Every line with "Reseñas" in it must be copied from the data.

EXTRACTED RECORDS:
━━━━
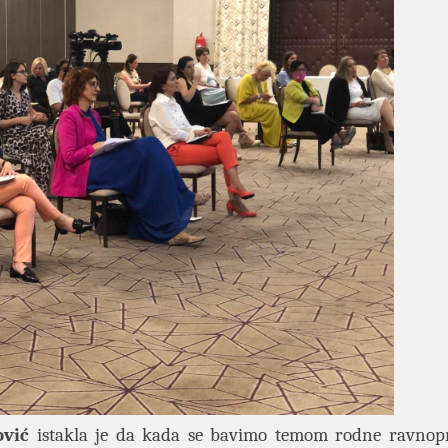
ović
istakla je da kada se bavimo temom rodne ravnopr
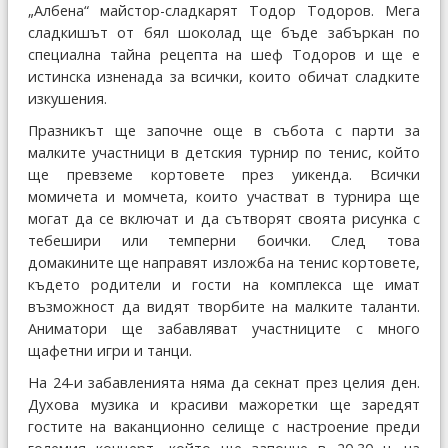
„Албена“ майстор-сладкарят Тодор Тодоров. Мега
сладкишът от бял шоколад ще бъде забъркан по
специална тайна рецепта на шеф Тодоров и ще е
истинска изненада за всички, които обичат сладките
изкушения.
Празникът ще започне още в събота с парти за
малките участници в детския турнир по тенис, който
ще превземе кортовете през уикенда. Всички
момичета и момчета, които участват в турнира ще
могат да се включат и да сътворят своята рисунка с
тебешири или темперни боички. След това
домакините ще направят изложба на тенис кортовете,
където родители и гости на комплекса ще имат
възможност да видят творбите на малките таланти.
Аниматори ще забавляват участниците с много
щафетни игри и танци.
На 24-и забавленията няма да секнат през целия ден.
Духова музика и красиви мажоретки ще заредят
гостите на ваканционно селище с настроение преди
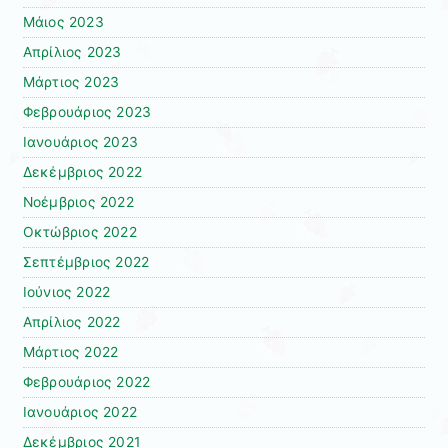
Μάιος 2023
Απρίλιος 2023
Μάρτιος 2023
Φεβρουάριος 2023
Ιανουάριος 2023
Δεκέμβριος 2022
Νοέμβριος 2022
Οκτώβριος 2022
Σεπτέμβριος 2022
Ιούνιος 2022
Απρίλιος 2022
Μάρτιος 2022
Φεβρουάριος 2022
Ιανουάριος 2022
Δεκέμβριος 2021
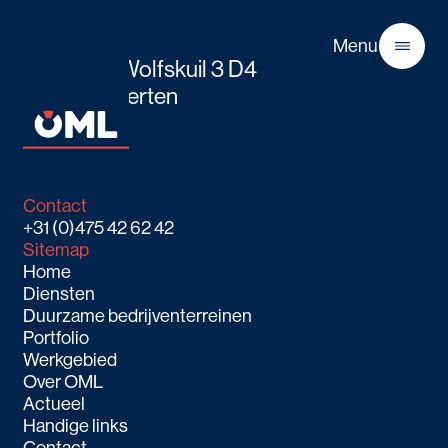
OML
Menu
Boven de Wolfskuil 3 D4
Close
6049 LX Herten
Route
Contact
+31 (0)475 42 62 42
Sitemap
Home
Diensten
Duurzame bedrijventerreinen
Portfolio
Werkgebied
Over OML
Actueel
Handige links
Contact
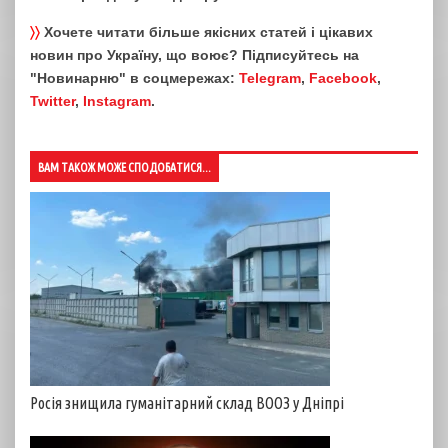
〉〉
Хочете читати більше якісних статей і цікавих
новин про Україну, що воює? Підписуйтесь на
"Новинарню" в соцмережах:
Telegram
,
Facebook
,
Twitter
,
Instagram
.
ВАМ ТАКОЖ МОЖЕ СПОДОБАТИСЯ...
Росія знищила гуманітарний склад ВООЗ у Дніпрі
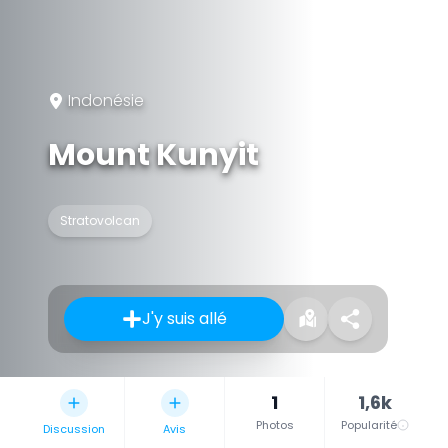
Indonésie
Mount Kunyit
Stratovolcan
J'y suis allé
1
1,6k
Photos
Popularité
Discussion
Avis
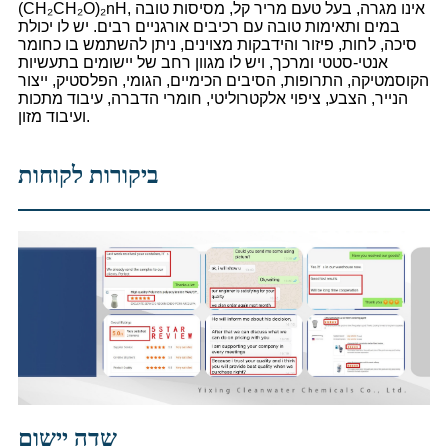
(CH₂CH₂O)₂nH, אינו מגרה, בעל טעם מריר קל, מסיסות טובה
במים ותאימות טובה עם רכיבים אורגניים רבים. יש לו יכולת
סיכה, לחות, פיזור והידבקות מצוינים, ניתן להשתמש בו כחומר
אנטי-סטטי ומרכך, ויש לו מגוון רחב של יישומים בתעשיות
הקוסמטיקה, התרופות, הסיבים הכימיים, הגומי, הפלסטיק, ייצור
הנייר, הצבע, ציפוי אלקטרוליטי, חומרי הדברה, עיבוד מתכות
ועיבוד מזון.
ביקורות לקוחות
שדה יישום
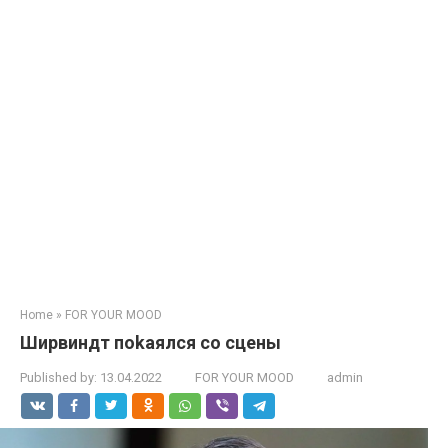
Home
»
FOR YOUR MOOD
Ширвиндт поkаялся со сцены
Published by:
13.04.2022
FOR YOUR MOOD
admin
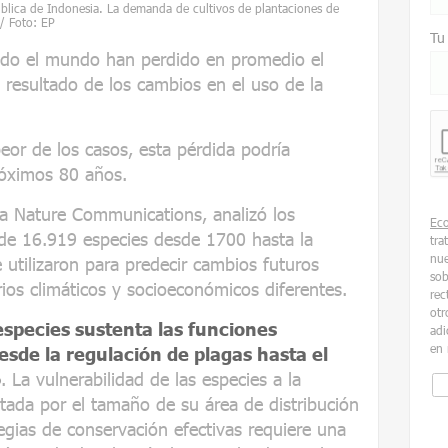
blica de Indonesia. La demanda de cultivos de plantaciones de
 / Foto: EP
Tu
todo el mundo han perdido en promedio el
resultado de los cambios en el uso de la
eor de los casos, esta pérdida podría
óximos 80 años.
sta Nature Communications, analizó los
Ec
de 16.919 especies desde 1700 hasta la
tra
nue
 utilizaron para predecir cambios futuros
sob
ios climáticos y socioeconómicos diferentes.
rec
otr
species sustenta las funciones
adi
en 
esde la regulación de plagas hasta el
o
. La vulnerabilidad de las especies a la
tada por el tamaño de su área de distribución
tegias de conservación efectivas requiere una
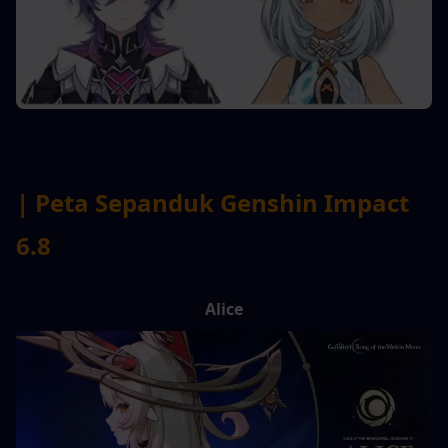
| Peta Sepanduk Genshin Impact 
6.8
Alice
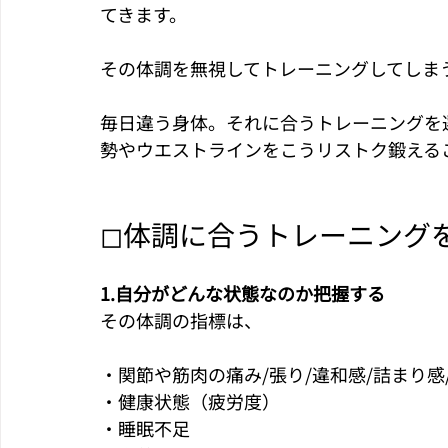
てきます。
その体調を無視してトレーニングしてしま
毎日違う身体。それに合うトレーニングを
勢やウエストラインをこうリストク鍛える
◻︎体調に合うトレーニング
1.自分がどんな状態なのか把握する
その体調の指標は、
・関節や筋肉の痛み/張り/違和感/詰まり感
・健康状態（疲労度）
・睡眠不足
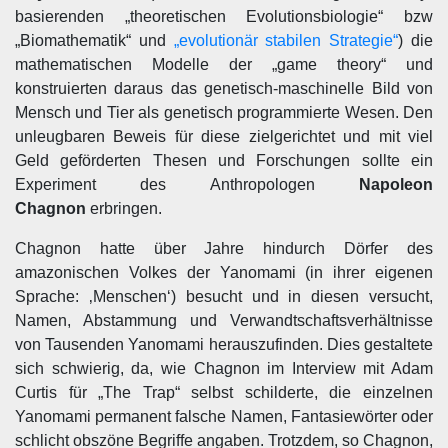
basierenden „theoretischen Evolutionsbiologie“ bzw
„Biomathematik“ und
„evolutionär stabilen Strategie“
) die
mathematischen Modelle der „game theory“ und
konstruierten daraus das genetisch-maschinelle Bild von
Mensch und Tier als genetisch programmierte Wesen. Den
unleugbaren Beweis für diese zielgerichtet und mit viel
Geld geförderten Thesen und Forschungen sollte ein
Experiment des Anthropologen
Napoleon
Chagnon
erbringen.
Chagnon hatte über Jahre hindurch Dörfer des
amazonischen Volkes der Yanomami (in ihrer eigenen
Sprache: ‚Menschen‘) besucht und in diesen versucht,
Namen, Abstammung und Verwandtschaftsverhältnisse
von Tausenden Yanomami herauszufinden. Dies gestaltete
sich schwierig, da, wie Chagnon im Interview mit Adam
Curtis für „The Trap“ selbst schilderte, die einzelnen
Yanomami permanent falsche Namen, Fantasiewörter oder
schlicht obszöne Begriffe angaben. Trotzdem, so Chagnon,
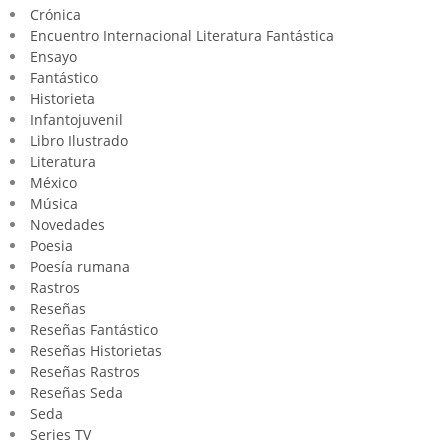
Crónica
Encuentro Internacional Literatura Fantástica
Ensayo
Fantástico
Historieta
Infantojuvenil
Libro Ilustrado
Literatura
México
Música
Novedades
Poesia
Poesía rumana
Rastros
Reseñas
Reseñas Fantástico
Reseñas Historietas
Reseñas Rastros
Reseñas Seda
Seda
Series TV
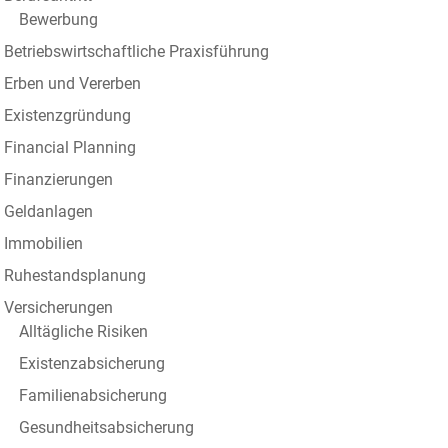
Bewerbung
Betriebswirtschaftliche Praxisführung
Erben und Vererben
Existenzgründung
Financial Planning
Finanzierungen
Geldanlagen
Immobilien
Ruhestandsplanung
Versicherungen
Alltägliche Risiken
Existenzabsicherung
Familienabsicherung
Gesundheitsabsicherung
━━━━
PROBLEM SOLUTION:
Reseñas
Reseñas Fantástico
Reseñas Historietas
Reseñas Rastros
Reseñas Seda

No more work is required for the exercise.